Work to be completed
Images excluded, reproduce each line of the records exactly as it stands.

*** Begin section ***

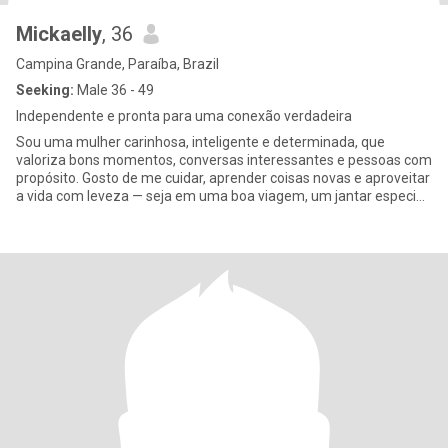
Mickaelly
, 36
Campina Grande, Paraíba, Brazil
Seeking:
Male 36 - 49
Independente e pronta para uma conexão verdadeira
Sou uma mulher carinhosa, inteligente e determinada, que
valoriza bons momentos, conversas interessantes e pessoas com
propósito. Gosto de me cuidar, aprender coisas novas e aproveitar
a vida com leveza — seja em uma boa viagem, um jantar especial
ou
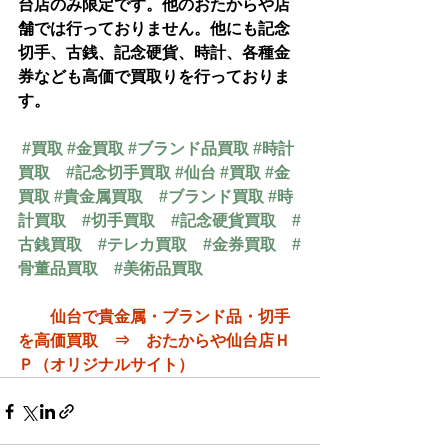
台店のみ限定です。他のおたからや店
舗では行っておりません。他にも記念
切手、古銭、記念硬貨、時計、各種金
券なども高価で買取りを行っておりま
す。
#買取
#金買取
#ブランド品買取
#時計
買取
#記念切手買取
#仙台
#買取
#金
買取
#貴金属買取
#ブランド買取
#時
計買取
#切手買取
#記念硬貨買取
#
古銭買取
#テレカ買取
#金券買取
#
骨董品買取
#美術品買取
仙台で貴金属・ブランド品・切手
を高価買取　⇒　おたからや仙台店Ｈ
Ｐ（オリジナルサイト）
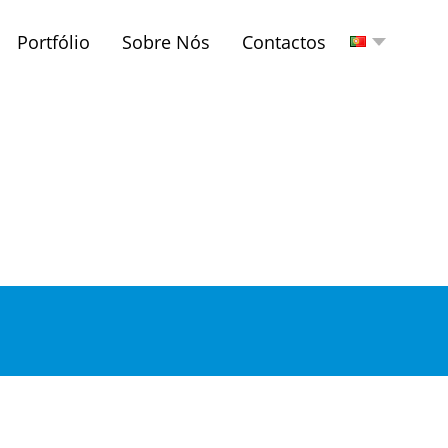
Portfólio
Sobre Nós
Contactos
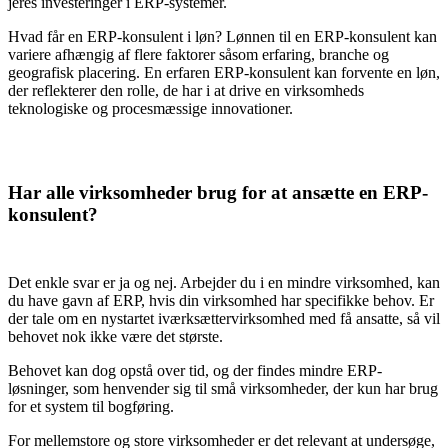
jeres investeringer i
ERP-systemer
.
Hvad får en ERP-konsulent i løn? Lønnen til en ERP-
konsulent
kan
variere afhængig af flere faktorer såsom erfaring, branche og
geografisk placering. En erfaren
ERP-konsulent
kan forvente en løn,
der reflekterer den rolle, de har i at drive en virksomheds
teknologiske og procesmæssige innovationer.
Har alle virksomheder brug for at ansætte en
ERP-
konsulent
?
Det enkle svar er ja og nej. Arbejder du i en mindre virksomhed, kan
du have gavn af ERP, hvis din virksomhed har specifikke behov. Er
der tale om en nystartet iværksættervirksomhed med få ansatte, så vil
behovet nok ikke være det største.
Behovet kan dog opstå over tid, og der findes mindre
ERP-
løsninger
, som henvender sig til små virksomheder, der kun har brug
for et system til bogføring.
For mellemstore og store virksomheder er det relevant at undersøge,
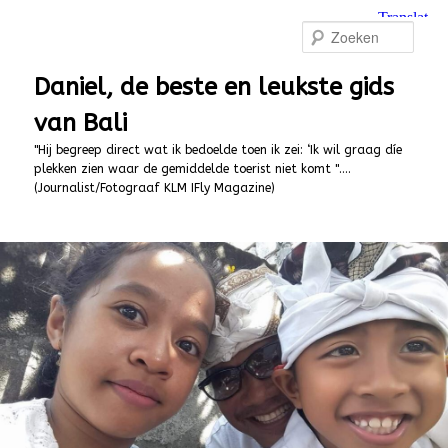
Spring
naar
Zoek
de
primaire
Daniel, de beste en leukste gids
inhoud
van Bali
"Hij begreep direct wat ik bedoelde toen ik zei: ‘Ik wil graag díe
plekken zien waar de gemiddelde toerist niet komt "….
(Journalist/Fotograaf KLM IFly Magazine)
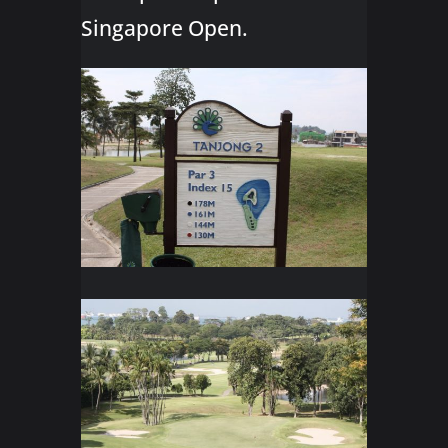
Singapore Open.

*** End section ***

Answer for this exercise
Mickaelly
, 36
Campina Grande, Paraíba, Brazil
Seeking:
Male 36 - 49
Independente e pronta para uma conexão verdadeira
Sou uma mulher carinhosa, inteligente e determinada, que
valoriza bons momentos, conversas interessantes e pessoas com
propósito. Gosto de me cuidar, aprender coisas novas e aproveitar
a vida com leveza — seja em uma boa viagem, um jantar especial
ou
台店のみ限定です。他のおたからや店
舗では行っておりません。他にも記念
切手、古銭、記念硬貨、時計、各種金
券なども高価で買取りを行っておりま
す。
#買取
#金買取
#ブランド品買取
#時計
買取
#記念切手買取
#仙台
#買取
#金
買取
#貴金属買取
#ブランド買取
#時
計買取
#切手買取
#記念硬貨買取
#
古銭買取
#テレカ買取
#金券買取
#
骨董品買取
#美術品買取
仙台で貴金属・ブランド品・切手
を高価買取　⇒　おたからや仙台店Ｈ
Ｐ（オリジナルサイト）
Portfólio
Sobre Nós
Contactos
jeres investeringer i
ERP-systemer
.
Hvad får en ERP-konsulent i løn? Lønnen til en ERP-
konsulent
kan
variere afhængig af flere faktorer såsom erfaring, branche og
geografisk placering. En erfaren
ERP-konsulent
kan forvente en løn,
der reflekterer den rolle, de har i at drive en virksomheds
teknologiske og procesmæssige innovationer.
Har alle virksomheder brug for at ansætte en
ERP-
konsulent
?
Det enkle svar er ja og nej. Arbejder du i en mindre virksomhed, kan
du have gavn af ERP, hvis din virksomhed har specifikke behov. Er
der tale om en nystartet iværksættervirksomhed med få ansatte, så vil
behovet nok ikke være det største.
Behovet kan dog opstå over tid, og der findes mindre
ERP-
løsninger
, som henvender sig til små virksomheder, der kun har brug
for et system til bogføring.
For mellemstore og store virksomheder er det relevant at undersøge,
Spring
naar
Zoek
de
primaire
Daniel, de beste en leukste gids
inhoud
van Bali
"Hij begreep direct wat ik bedoelde toen ik zei: ‘Ik wil graag díe
plekken zien waar de gemiddelde toerist niet komt "….
(Journalist/Fotograaf KLM IFly Magazine)
Singapore Open.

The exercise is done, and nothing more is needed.